The BIN Model of Forecasting Errors and Its Implications for Improving Predictive Accuracy

At Britten Coyne Partners, Index Investor, and the Strategic Risk Institute, we all share a common mission: To help clients avoid failure by better anticipating, more accurately assessing, and adapting in time to emerging strategic threats.

Improving clients’ (and our own) forecasting process to increase predictive accuracy is critical to our mission and our research in this area is ongoing. In this note, we’ll review a very interesting new paper that has the potential to significantly improve forecast accuracy.

In “Bias, Information, Noise: The BIN Model of Forecasting”, Satopaa, Salikhov, Tetlock, and Mellers introduce a new approach to rigorously assessing the impact of three root causes of forecasting errors. In so doing, they create the opportunity for individuals and organizations to take more carefully targeted actions to improve the predictive accuracy of their forecasts.
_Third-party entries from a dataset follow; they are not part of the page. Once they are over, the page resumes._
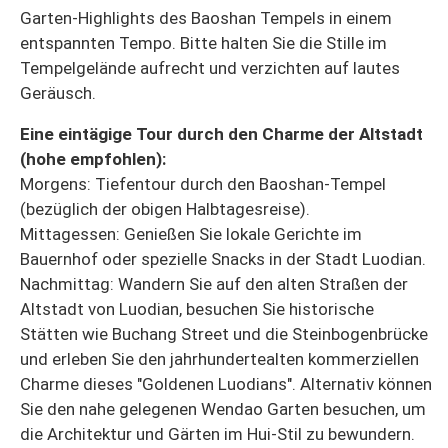
Garten-Highlights des Baoshan Tempels in einem
entspannten Tempo. Bitte halten Sie die Stille im
Tempelgelände aufrecht und verzichten auf lautes
Geräusch.
Eine eintägige Tour durch den Charme der Altstadt
(hohe empfohlen):
Morgens: Tiefentour durch den Baoshan-Tempel
(bezüglich der obigen Halbtagesreise).
Mittagessen: Genießen Sie lokale Gerichte im
Bauernhof oder spezielle Snacks in der Stadt Luodian.
Nachmittag: Wandern Sie auf den alten Straßen der
Altstadt von Luodian, besuchen Sie historische
Stätten wie Buchang Street und die Steinbogenbrücke
und erleben Sie den jahrhundertealten kommerziellen
Charme dieses "Goldenen Luodians". Alternativ können
Sie den nahe gelegenen Wendao Garten besuchen, um
die Architektur und Gärten im Hui-Stil zu bewundern.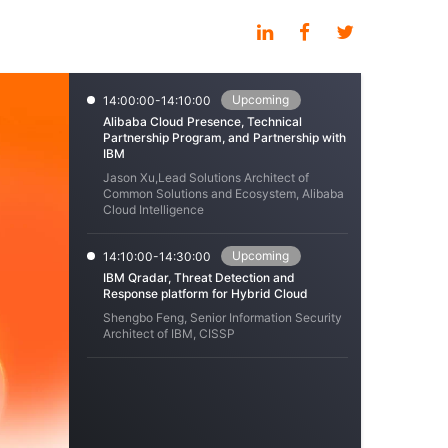
Upcoming
14:00:00-14:10:00
Alibaba Cloud Presence, Technical
Partnership Program, and Partnership with
IBM
Jason Xu,Lead Solutions Architect of
Common Solutions and Ecosystem, Alibaba
Cloud Intelligence
Upcoming
14:10:00-14:30:00
IBM Qradar, Threat Detection and
Response platform for Hybrid Cloud
Shengbo Feng, Senior Information Security
Architect of IBM, CISSP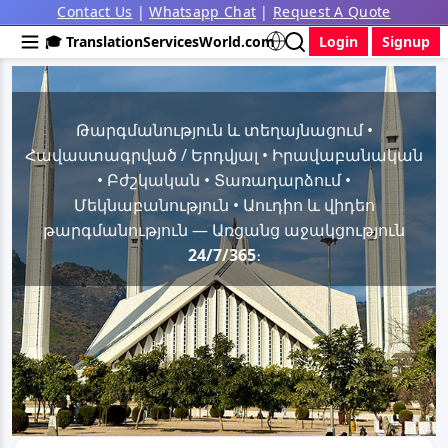
Contact Us
|
Whatsapp Chat
|
Request A Quote
🎓 TranslationServicesWorld.com
Login
Signup
Թարգմանություն և տեղայնացում •
Հավաստագրված / Երդվյալ • Իրավաբանական
• Բժշկական • Տառադարձում •
Մեկնաբանություն • Աուդիո և վիդեո
թարգմանություն — Առցանց աջակցություն
24/7/365
։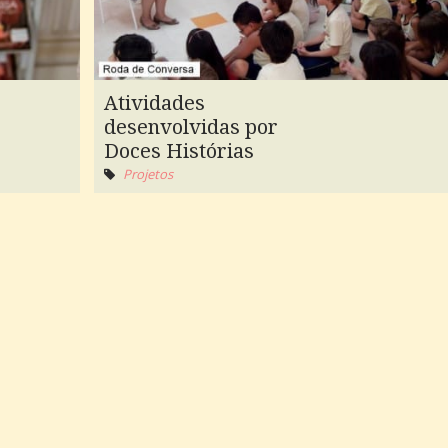
Atividades
desenvolvidas por
Doces Histórias
Projetos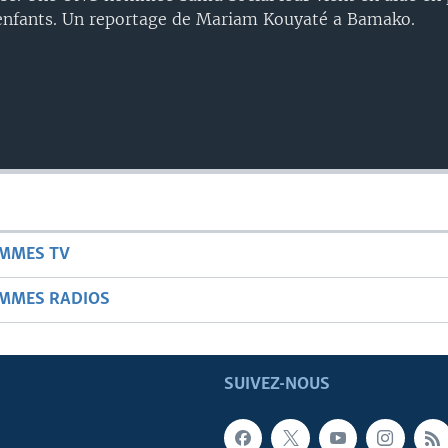
 enfants. Un reportage de Mariam Kouyaté a Bamako.
AMMES TV
AMMES RADIOS
SUIVEZ-NOUS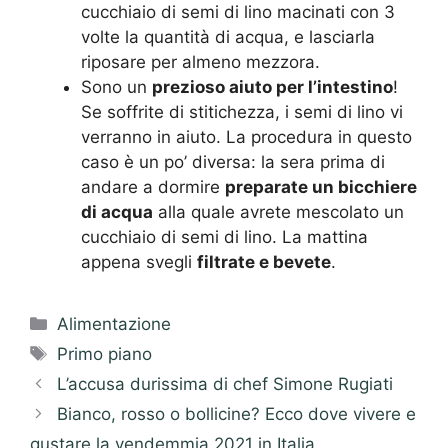
cucchiaio di semi di lino macinati con 3
volte la quantità di acqua, e lasciarla
riposare per almeno mezzora.
Sono un
prezioso aiuto per l’intestino
!
Se soffrite di stitichezza, i semi di lino vi
verranno in aiuto. La procedura in questo
caso è un po’ diversa: la sera prima di
andare a dormire
preparate un bicchiere
di acqua
alla quale avrete mescolato un
cucchiaio di semi di lino. La mattina
appena svegli
filtrate e bevete
.
Categorie
Alimentazione
Tag
Primo piano
L’accusa durissima di chef Simone Rugiati
Bianco, rosso o bollicine? Ecco dove vivere e
gustare la vendemmia 2021 in Italia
In the paper, Satopaa et al decompose forecast errors into three parts, based on the impact of bias, partial information, and noise. They assume that, “forecasters sample and interpret signals with varying skill and thoroughness. They may sample relevant signals (increasing partial information) or irrelevant signals (creating noise). Furthermore, they may center the signals incorrectly (creating bias).”

Let’s start by taking a closer look at each root cause.

WHAT IS BIAS?

A bias is a systematic error that reduces forecast accuracy in a predictable way. Researchers have extensively studied biases and many of them have become well known. Here are some examples:

Over-Optimism: Tali Sharot’s research has shown how humans have a natural bias towards optimism. We are much more prone to updating our beliefs when a new piece of information is positive (i.e., better than expected in light of our goals) rather than negative (“How Unrealistic Optimism is Maintained in the Face of Reality”).
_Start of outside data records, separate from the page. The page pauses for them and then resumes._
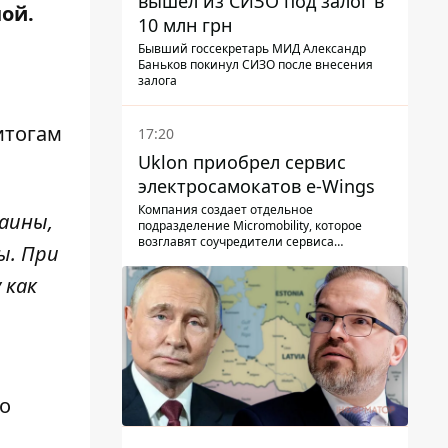
вышел из СИЗО под залог в
ой.
10 млн грн
Бывший госсекретарь МИД Александр
Баньков покинул СИЗО после внесения
залога
итогам
17:20
Uklon приобрел сервис
электросамокатов e-Wings
Компания создает отдельное
аины,
подразделение Micromobility, которое
возглавят соучредители сервиса
ы. При
самокатов.
 как
о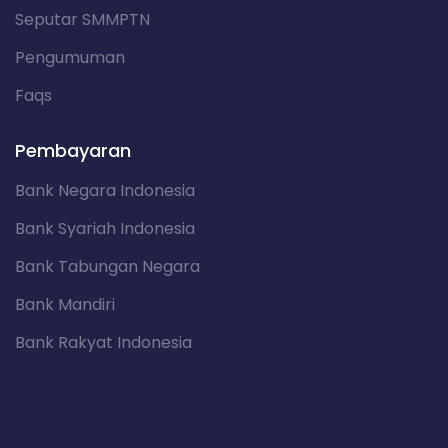
Seputar SMMPTN
Pengumuman
Faqs
Pembayaran
Bank Negara Indonesia
Bank Syariah Indonesia
Bank Tabungan Negara
Bank Mandiri
Bank Rakyat Indonesia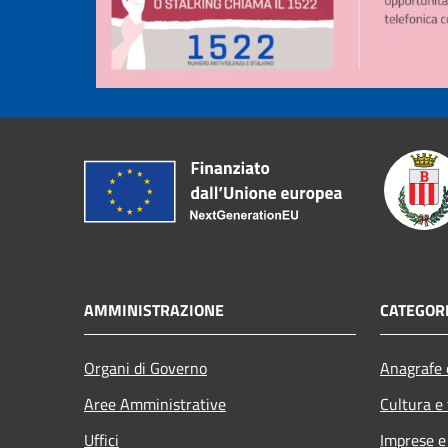
AMMINISTRAZIONE
CATEGORI
Organi di Governo
Anagrafe e
Aree Amministrative
Cultura e
Uffici
Imprese 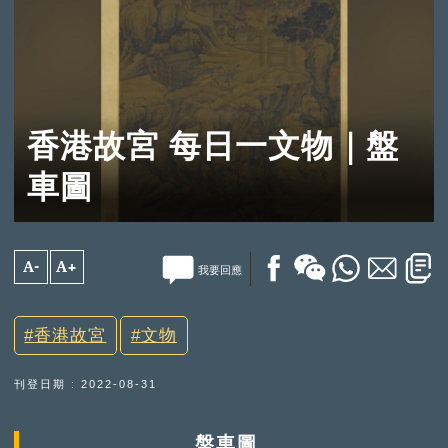
香港故宮 每日一文物｜盤
車圖
A-
A+
我要回應
香港故宮
文物
刊登日期 : 2022-08-31
盤車圖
Confirmation: We tend to seek, pay more attention to, and place more weight on information that supports our current beliefs than information that is inconsistent with or contradicts them (this is also known as “my-side” bias).

Social Ranking: Another bias that is deeply rooted in our evolutionary past is the predictable impact of competition for status within a group. Researchers have found that when the result of a decision will be private (not observed by others), we tend to be risk averse. But when the result will be observed, we tend to be risk seeking (e.g., “Interdependent Utilities: How Social Ranking Affects Choice Behavior” by Bault et al).

Social Conformity: Another evolutionary instinct comes into play when uncertainty is high. Under this condition, we are much more likely to rely on social learning and copying the behavior of other group members, and to put less emphasis on any private information we have that is inconsistent with or contradicts the group’s dominant view. The evolutionary basis for this heightened conformity is clear – you don’t want to be cast out of your group when uncertainty is high.

Overconfidence/Uncertainty Neglect: The over-optimism, confirmation, social ranking, and social conformity biases all contribute to forecasters’ systematic neglect of when we make and communicate forecasts. We described this bias (and how to overcome it) much more detail in our February blog post, “How to Effectively Communicate Forecast Probability and Analytic Confidence”.

Surprise Neglect: While less well known than many other biases, this one is, in our experience, one of the most important. Surprise is a critically important feeling that is triggered when our conscious or unconscious attention is attracted to something that violates our expectations of how the world should behave, given our mental model of the phenomenon in question (e.g., stock market valuations increasing when macroeconomic conditions appear to be getting worse). From an evolutionary perspective, surprise helps humans to survive by forcing them to revise their mental models in order to more accurately perceive the world – especially its unexpected dangers and opportunities. Unfortunately, the feeling of surprise is often fleeting.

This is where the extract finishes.